開幕9連敗を喫するなどリーグ最下位に沈んでいるタイガースにとって、24日のイーグルス戦から幕を開ける交流戦は、今季を占う意味でひとつのターニングポイントとなりそうだ。
ここでも白星を伸ばせないようなら、上位進出の希望は一気にしぼんでしまう。上昇気流に乗れば、同一リーグとの差を一気に縮められるチャンスにもなる。
3月から4月にかけては投打がかみ合わず、何をやってもうまくいかないような暗黒のトンネルを彷徨っている印象だったが、試合を重ねるごとに今季のチームの「強み」も出てきた。

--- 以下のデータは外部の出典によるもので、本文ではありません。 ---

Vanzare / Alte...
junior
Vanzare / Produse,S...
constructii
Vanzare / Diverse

開幕戦で守護神のカイル・ケラーが救援に失敗し、結果的に7点差をひっくり返される大逆転負け。その後もなかなか安定しなかった投手陣が、ようやく本来の力を発揮し始めている。
ブルペンは新守護神の岩崎優がどっしりと座り、ここまで6セーブをマーク。セットアッパーには4年目の湯浅京己が抜てきされ、イニング数以上の奪三振、防御率は0点台と大役を全うしている。
さらに7回はラウル・アルカンタラ、浜地真澄の台頭などもあって厚みが増してきた印象。もともと前評判の高かった先発陣も、エース・青柳晃洋を中心に試合を壊すことはほとんど見られない。

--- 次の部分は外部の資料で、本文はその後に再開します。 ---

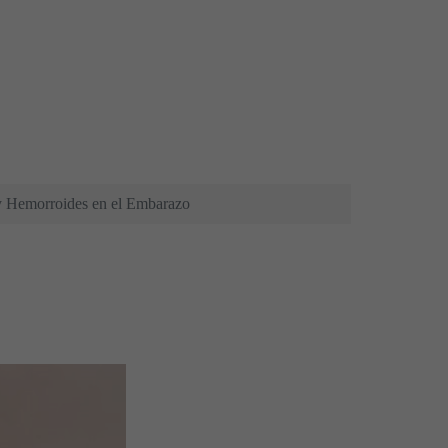
y Hemorroides en el Embarazo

際立つ安定感は歴史の扉も開いた。チームとして4月22日のヤクルト戦で青柳が完封勝利を挙げてから、5月15日まで18試合連続で3失点以内。これは2リーグ制以降では史上最長の記録となった。
セ・リーグの他球団を圧倒的に抑え込んでいる投手陣は、マッチアップするパ・リーグの各球団にとっても脅威だろう。
いかに援護していくか
交流戦でもストロングポイントを押し出す戦いはマスト。ただ、気がかりなのは投手とは対照的に得点力不足に悩む打線だ。

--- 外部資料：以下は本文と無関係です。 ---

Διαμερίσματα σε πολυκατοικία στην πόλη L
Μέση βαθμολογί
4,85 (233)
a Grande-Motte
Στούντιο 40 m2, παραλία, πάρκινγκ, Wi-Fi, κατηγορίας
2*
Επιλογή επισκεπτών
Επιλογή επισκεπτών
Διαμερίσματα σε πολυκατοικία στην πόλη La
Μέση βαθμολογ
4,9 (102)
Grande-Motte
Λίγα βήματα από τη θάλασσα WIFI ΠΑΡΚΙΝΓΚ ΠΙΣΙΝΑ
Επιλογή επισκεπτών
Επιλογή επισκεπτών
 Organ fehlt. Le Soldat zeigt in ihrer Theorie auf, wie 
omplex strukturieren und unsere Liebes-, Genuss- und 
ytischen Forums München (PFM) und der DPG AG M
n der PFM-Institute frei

先に挙げた3失点以内に抑え込んでいる18試合のチームの勝敗は11勝7敗にとどまる。実に5度の零敗を喫しており、好投を援護できていない展開も少なくない。
開幕4番を任された佐藤輝明は2年目の壁を感じさせないパフォーマンス見せて、近本光司と中野拓夢の1・2番も機能。しかし、現状では塁上の走者を還す役割を担う中軸は佐藤輝の孤軍奮闘の印象をぬぐえず、40歳のベテラン・糸井嘉男が気を吐くのが目立つぐらい。大山悠輔は不振が続いており、故障明けで昇格してきたジェフリー・マルテも本調子にはほど遠い。
パ・リーグの本拠地では指名打者制となり、攻撃型オーダーを組むことになるはずだが、“プラス1”になり得るほどの打者が現れるか。再調整中のメル・ロハス・ジュニアや、長打力が売りの陽川尚将、原口文仁、髙山俊らが候補になるだろう。
交流戦では、オリックス・山本由伸やソフトバンク・千賀滉大ら、球界を代表する先発ピッチャーが続々と登板。難敵を打ち崩していかないことには、投手が“孤立無援”に泣く日が続くことになる。
中でも大きな壁となって立ちはだかりそうなのが、ロッテ・佐々木朗希。4月10日のバファローズ戦で28年ぶり・史上16人目の完全試合を達成した球界最高のトッププロスペクトとは、昨年も5月27日にタイガースは対戦しており、5回までに4得点しながら甲子園でプロ初勝利を献上している。
本格開花した現在は、マリーンズのローテーションの一角として開幕から圧倒的な投球を披露。井口資仁監督は金曜日に登板させていくこと示唆しており、順調にいけば1年前と同じ5月27日、舞台をZOZOマリンスタジアムに移して再び相まみえる。
セ・リーグの先発投手にはいない160キロを常時マークする20歳をどう攻略するのか。そして、タイガースも予定通りならエースの座に登り詰めた青柳晃洋の先発が見込まれる。「超」が付く豪腕と、無双し続ける変則右腕の投手戦からも目が離せない。